Otro bip demoró el encendido de la lanza térmica y, en esta ocasión, el vehículo policial se detuvo a mirar el charco que había quedado tras la reanimación de Luisito, reanudó su marcha y una colleja sorda y dolorosa sacó al involuntario protagonista del aturdimiento que aún mantenía.

Vicente demostró dominar la técnica de butrón con habilidad, rapidez y precisión, en cuatro minutos había finalizado el trabajo y, entre ambos, extendieron en el suelo una manta acolchada que amortiguara el ruido de los cascotes al caer. Ni un sonido. Todo estaba saliendo según lo planeado, encendieron sus linternas y entraron en el banco.

¿En el banco?
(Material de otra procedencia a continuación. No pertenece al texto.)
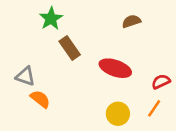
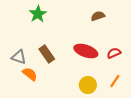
brown rectangle: (70, 48) -> (47, 54), moved
red semicircle: (161, 82) -> (114, 53), moved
La visión de los estantes llenos de perfumes, cosméticos y demás productos de belleza les hizo palidecer, volver instintivamente sobre sus pasos y confirmar plenamente sus sospechas; el repetido golpeo en la cabeza de Luisito lo había despistado. Dentro el portal, la pared que daba al banco estaba a la derecha y el agujero lo habían hecho el la de la izquierda, la que daba a la perfumería. Vicente recogió la herramienta tras amenazar a su compinche con hacerle una colonoscopia con la lanza térmica y, armados de grandes dosis de resignación, llenaron los sacos de plástico que llevaban con todos los productos que fueron capaces de recoger.

La leyenda de los desvalijadores de perfumerías había comenzado.